Natürlich ist es kein Geheimnis, dass es Menschen gibt, bei denen es schon am kleinen Einmaleins scheitert. Es ist nicht die Mehrheit – aber es sind diejenigen, die auffallen. Sie – und sie allein – machen das Glühwein-Game zum Hochrisikospiel. Da ist jeder Denkzettel verdient – der darf auch gerne ein paar Hundert Euro kosten. Die Gastronom*innen für diese Idiot*innen verantwortlich zu machen, ist jedoch noch idiotischer. Ja, es ist derart absurd, dass man glatt meinen könnte, es sei mal wieder die Gastronomie, an der ein Exempel statuiert werden soll. Oder wie sonst kann es sein, dass die Schildergasse am Black Friday einer menschlichen Sardinenbüchse gleicht, dort aber keine Hundertschaft anrückt, um die Geschäfte dicht zu machen?

Euer „Ich scheiß auf alles, lass mir nix verbieten und feiere trotzdem“ könnt ihr euch spätestens dann sonstwo hinschieben, wenn sämtliche Clubs, Kneipen und Restaurants wegen euch schließen mussten.

Also hört endlich auf damit, die Gastro zum Buhmann zu machen!

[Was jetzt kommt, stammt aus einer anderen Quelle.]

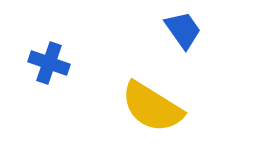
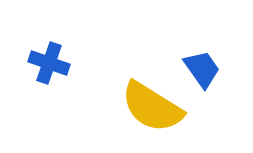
blue trapezoid: moved 19 px right, 39 px down
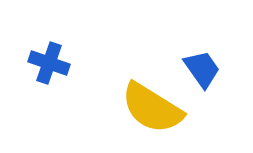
yellow semicircle: moved 1 px down
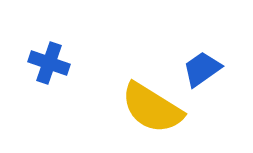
blue trapezoid: rotated 90 degrees counterclockwise
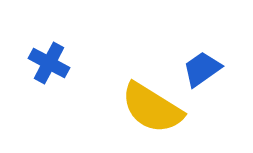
blue cross: rotated 9 degrees clockwise
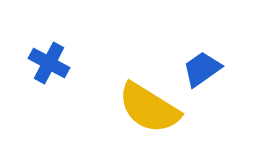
yellow semicircle: moved 3 px left
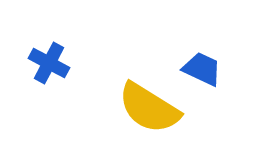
blue trapezoid: rotated 60 degrees clockwise
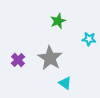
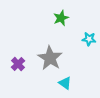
green star: moved 3 px right, 3 px up
purple cross: moved 4 px down
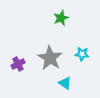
cyan star: moved 7 px left, 15 px down
purple cross: rotated 16 degrees clockwise
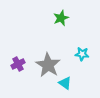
gray star: moved 2 px left, 7 px down
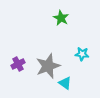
green star: rotated 21 degrees counterclockwise
gray star: moved 1 px down; rotated 20 degrees clockwise
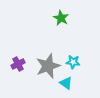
cyan star: moved 9 px left, 8 px down
cyan triangle: moved 1 px right
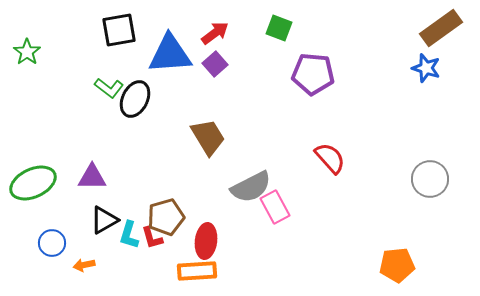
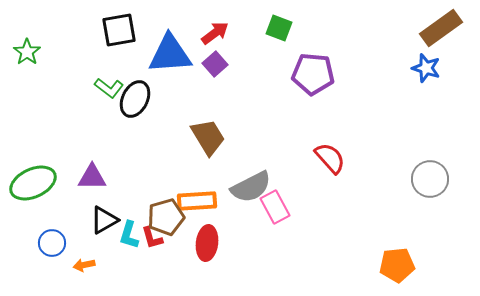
red ellipse: moved 1 px right, 2 px down
orange rectangle: moved 70 px up
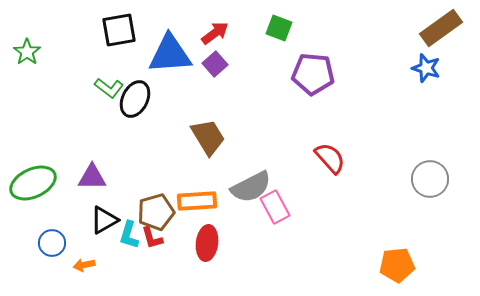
brown pentagon: moved 10 px left, 5 px up
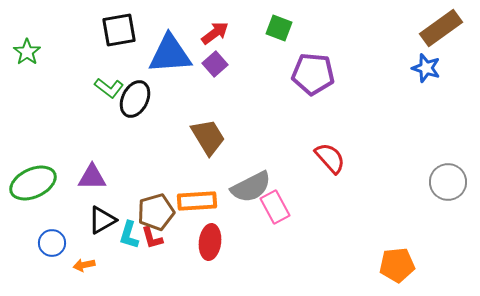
gray circle: moved 18 px right, 3 px down
black triangle: moved 2 px left
red ellipse: moved 3 px right, 1 px up
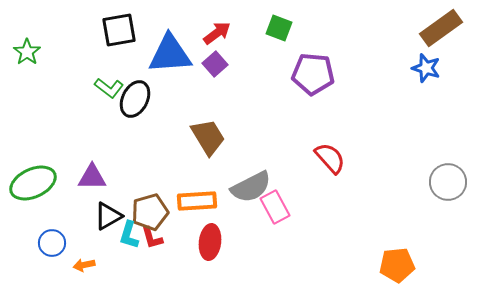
red arrow: moved 2 px right
brown pentagon: moved 6 px left
black triangle: moved 6 px right, 4 px up
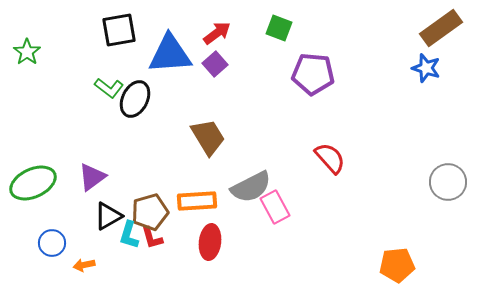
purple triangle: rotated 36 degrees counterclockwise
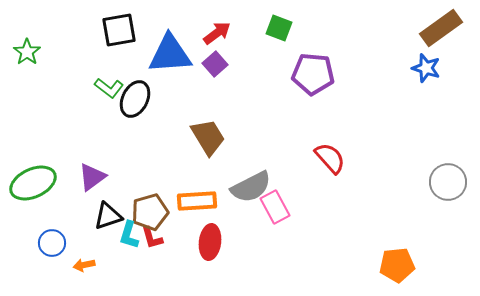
black triangle: rotated 12 degrees clockwise
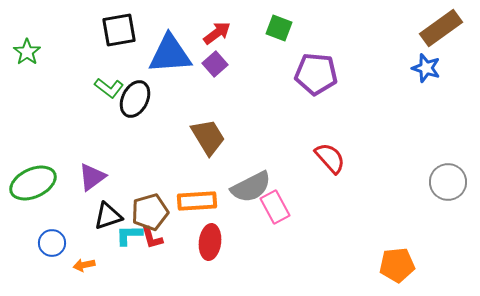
purple pentagon: moved 3 px right
cyan L-shape: rotated 72 degrees clockwise
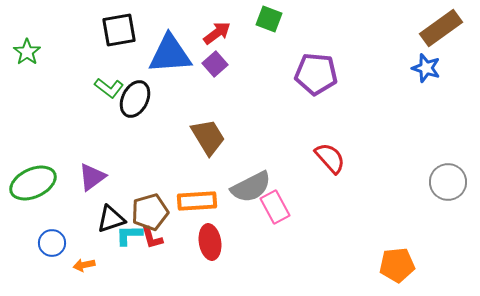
green square: moved 10 px left, 9 px up
black triangle: moved 3 px right, 3 px down
red ellipse: rotated 16 degrees counterclockwise
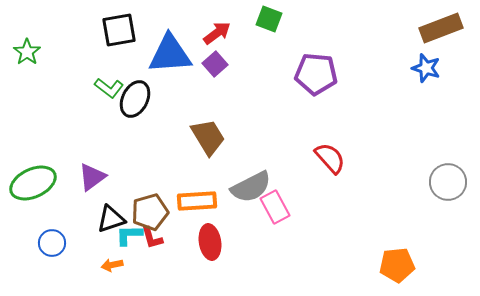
brown rectangle: rotated 15 degrees clockwise
orange arrow: moved 28 px right
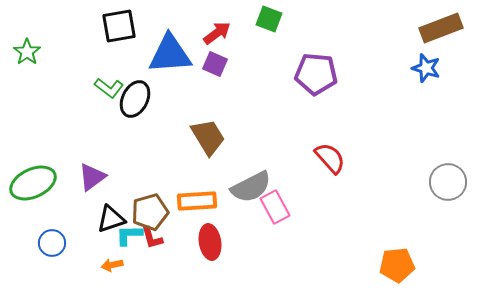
black square: moved 4 px up
purple square: rotated 25 degrees counterclockwise
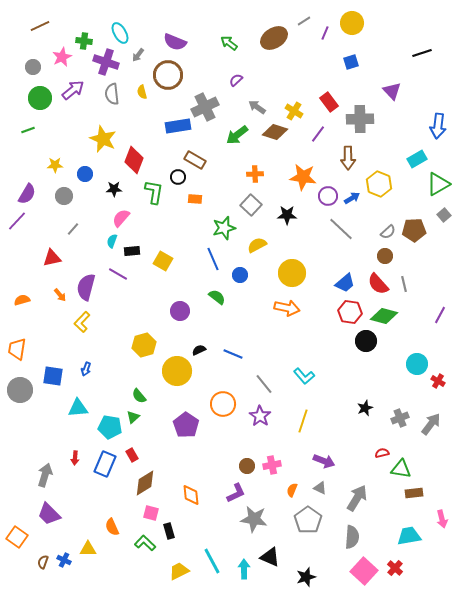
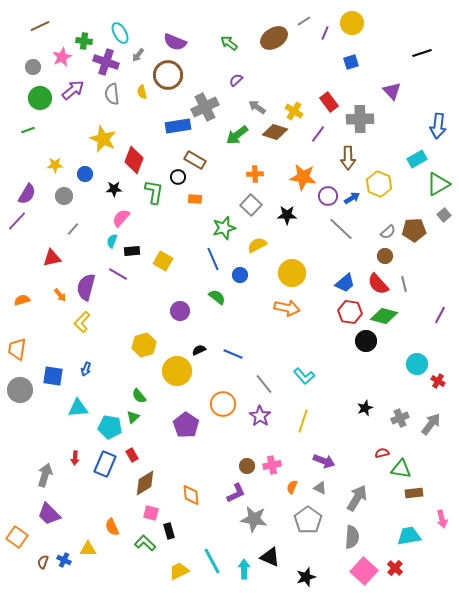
orange semicircle at (292, 490): moved 3 px up
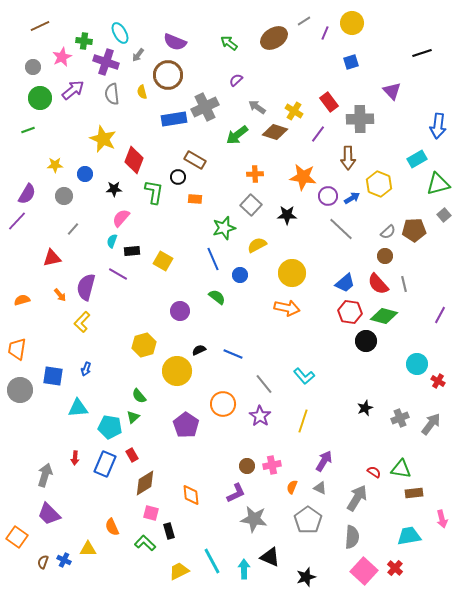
blue rectangle at (178, 126): moved 4 px left, 7 px up
green triangle at (438, 184): rotated 15 degrees clockwise
red semicircle at (382, 453): moved 8 px left, 19 px down; rotated 48 degrees clockwise
purple arrow at (324, 461): rotated 80 degrees counterclockwise
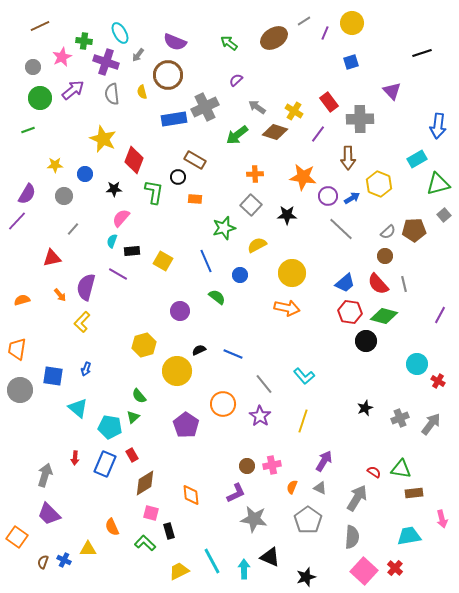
blue line at (213, 259): moved 7 px left, 2 px down
cyan triangle at (78, 408): rotated 45 degrees clockwise
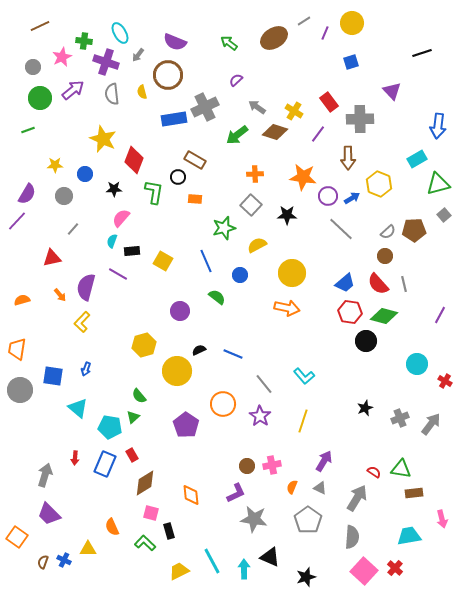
red cross at (438, 381): moved 7 px right
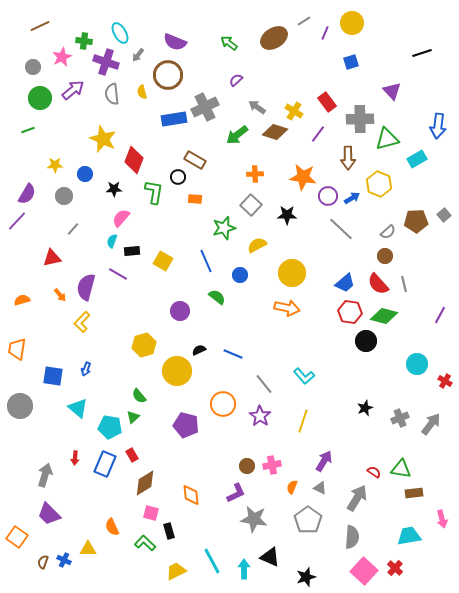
red rectangle at (329, 102): moved 2 px left
green triangle at (438, 184): moved 51 px left, 45 px up
brown pentagon at (414, 230): moved 2 px right, 9 px up
gray circle at (20, 390): moved 16 px down
purple pentagon at (186, 425): rotated 20 degrees counterclockwise
yellow trapezoid at (179, 571): moved 3 px left
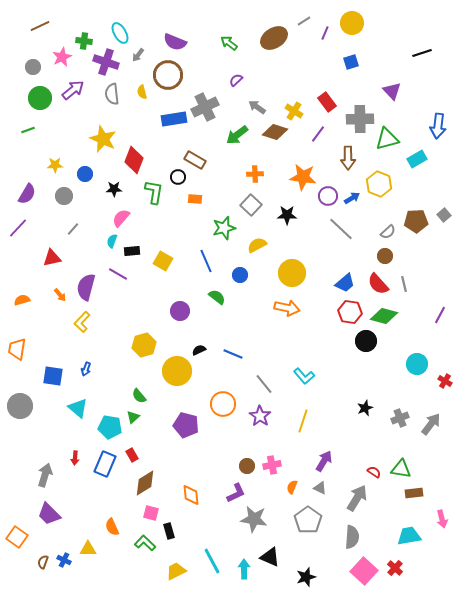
purple line at (17, 221): moved 1 px right, 7 px down
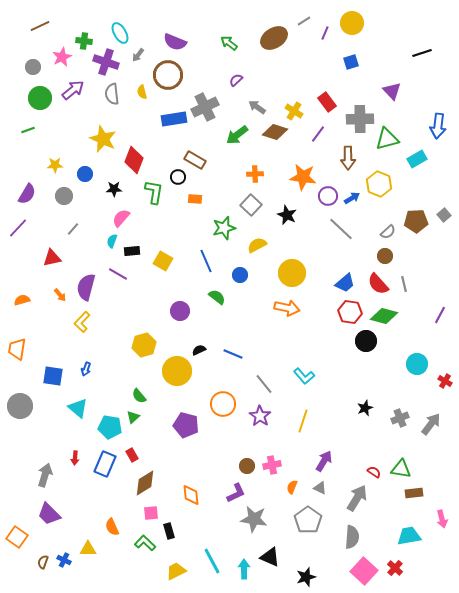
black star at (287, 215): rotated 24 degrees clockwise
pink square at (151, 513): rotated 21 degrees counterclockwise
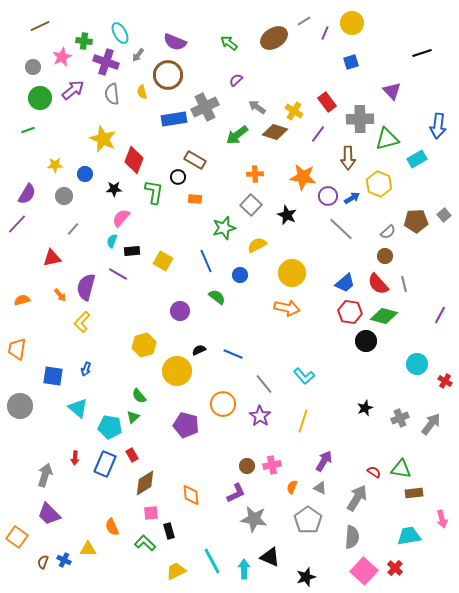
purple line at (18, 228): moved 1 px left, 4 px up
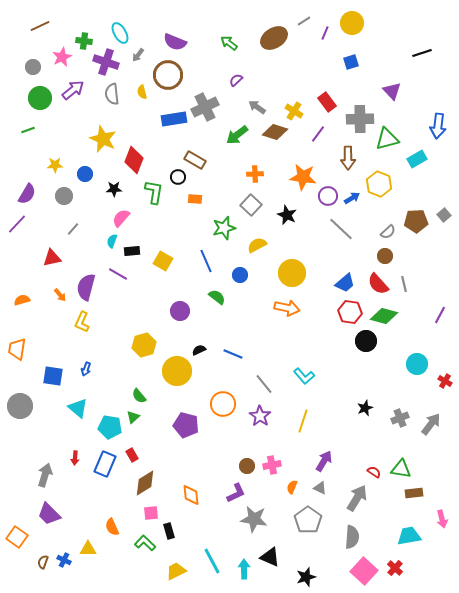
yellow L-shape at (82, 322): rotated 20 degrees counterclockwise
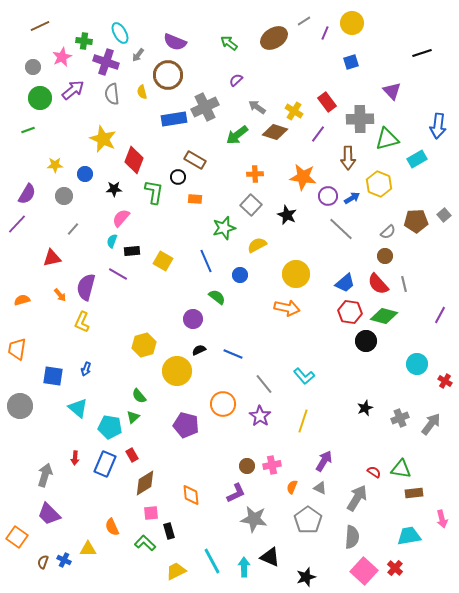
yellow circle at (292, 273): moved 4 px right, 1 px down
purple circle at (180, 311): moved 13 px right, 8 px down
cyan arrow at (244, 569): moved 2 px up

Und damit meine ich nicht nur die Stadt, die Ordnungskräfte und die Presse. Damit meine ich vor allem diejenigen, die durch ihr verantwortungsloses Verhalten dafür sorgen, dass Polizei-Einsätze und Skandalberichte wie vom Freitagabend überhaupt erst entstehen können. Denn all euer „Ich scheiß auf alles, lass mir nix verbieten und feiere trotzdem“ könnt ihr euch spätestens dann sonstwo hinschieben, wenn sämtliche Clubs, Kneipen und Restaurants wegen euch schließen mussten.